Notre responsabilité collective est de prévenir le renouvellement de telles situations. Ma conviction, c'est que la réponse ne saurait être seulement nationale, mais doit être aussi européenne.

Européenne, d'abord, parce qu'un pays ne peut trouver seul les solutions à ces flux migratoires.

Européenne, ensuite, parce que nous partageons un même espace, l'espace Schengen. Par conséquent, ce qui se passe à un endroit de cet espace nous concerne tous.

Européenne, enfin, pour assurer le respect de deux principes cardinaux en la matière : la responsabilité et la solidarité. Cela suppose un cadre européen, avec des règles qui s'imposent à tous, et le respect des obligations internationales comme l'obligation du port sûr le plus proche. Force est de constater que l'Italie n'a respecté ni l'un ni l'autre.

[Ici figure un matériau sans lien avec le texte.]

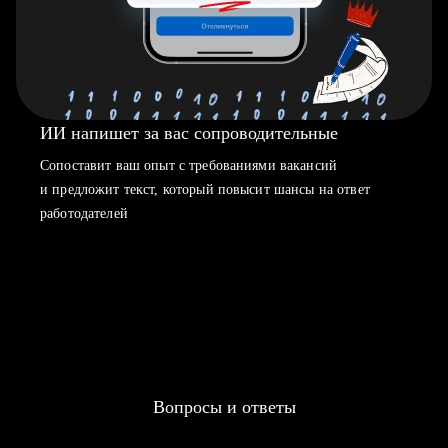
ИИ напишет за вас сопроводительные
Сопоставит ваш опыт с требованиями вакансий
и предложит текст, который повысит шансы на ответ
работодателей
Вопросы и ответы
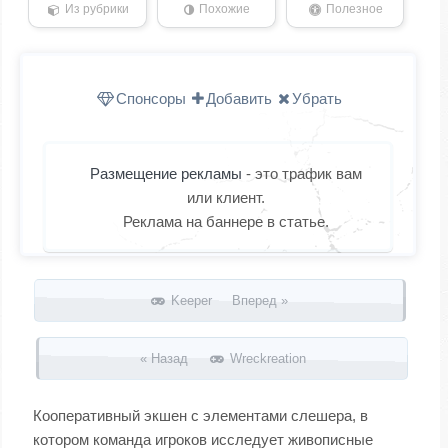
Из рубрики
Похожие
Полезное
Спонсоры
Добавить
Убрать
Размещение рекламы
- это трафик вам
или клиент.
Реклама на баннере в статье.
Запись навигация
Keeper Вперед »
« Назад
Wreckreation
Кооперативный экшен с элементами слешера, в
котором команда игроков исследует живописные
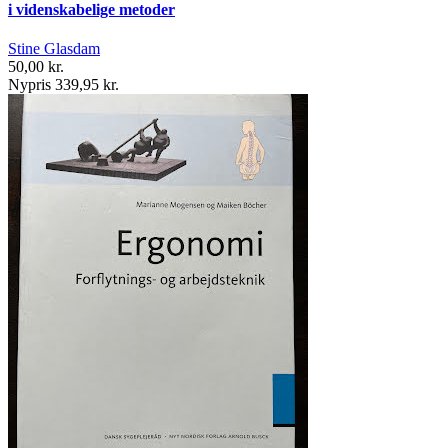
i videnskabelige metoder
Stine Glasdam
50,00 kr.
Nypris 339,95 kr.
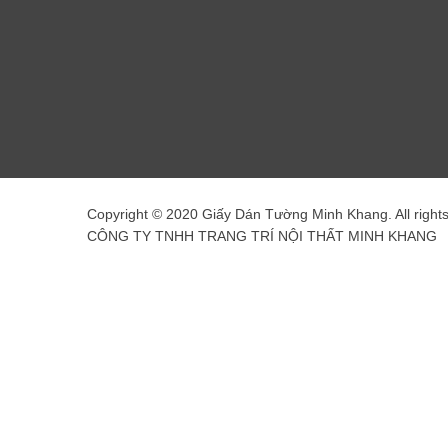
Copyright © 2020 Giấy Dán Tường Minh Khang. All right
CÔNG TY TNHH TRANG TRÍ NỘI THẤT MINH KHANG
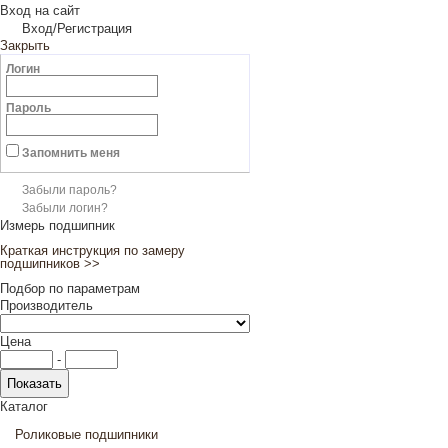
Вход на сайт
Вход/Регистрация
Закрыть
Логин
Пароль
Запомнить меня
Забыли пароль?
Забыли логин?
Измерь подшипник
Краткая инструкция по замеру
подшипников >>
Подбор по параметрам
Производитель
Цена
-
Каталог
Роликовые подшипники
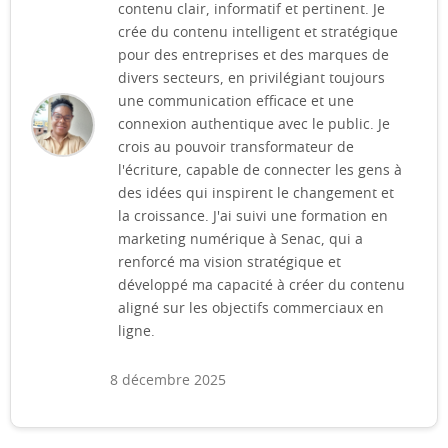
contenu clair, informatif et pertinent. Je
crée du contenu intelligent et stratégique
pour des entreprises et des marques de
divers secteurs, en privilégiant toujours
une communication efficace et une
connexion authentique avec le public. Je
crois au pouvoir transformateur de
l'écriture, capable de connecter les gens à
des idées qui inspirent le changement et
la croissance. J'ai suivi une formation en
marketing numérique à Senac, qui a
renforcé ma vision stratégique et
développé ma capacité à créer du contenu
aligné sur les objectifs commerciaux en
ligne.
8 décembre 2025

Concrètement, dans ce contexte, nous souhaitons agir dans trois directions principales.

D'abord, la prévention des départs irréguliers en provenance d'Afrique du Nord. Cela passe par un renforcement des capacités maritimes des pays de départ et une plus grande efficacité collective en matière de réadmission des migrants en situation irrégulière.

Ensuite, la reprise des travaux sur les relations avec les organisations non gouvernementales (ONG) impliquées dans le secours en mer en Méditerranée. Ces ONG sauvent des vies, accomplissent un travail important, mais une coopération plus fluide et plus transparente avec les pouvoirs publics est indispensable.

Enfin, l'actualité confirme s'il en était besoin la nécessité d'avancer au plus vite sur la finalisation du pacte européen sur la migration et l'asile. Nous en avons fait une priorité lors de la présidence française du Conseil de l'Union européenne et nous avons pu obtenir des avancées majeures. La présidence tchèque poursuit des discussions et nous souhaitons qu'un accord avec le Parlement européen puisse être rapidement trouvé sur ces sujets.

En conclusion, nous sommes convaincus que ces enjeux requièrent une discussion politique. C'est pourquoi nous soutenons l'idée que soit rapidement convoqué à Bruxelles un conseil extraordinaire des ministres de l'intérieur afin d'examiner les réponses concrètes qui peuvent être rapidement apportées pour traiter le sujet dans toutes ses dimensions. (Applaudissements sur les travées du groupe RDPI. – Mme Annick Jacquemet applaudit également.)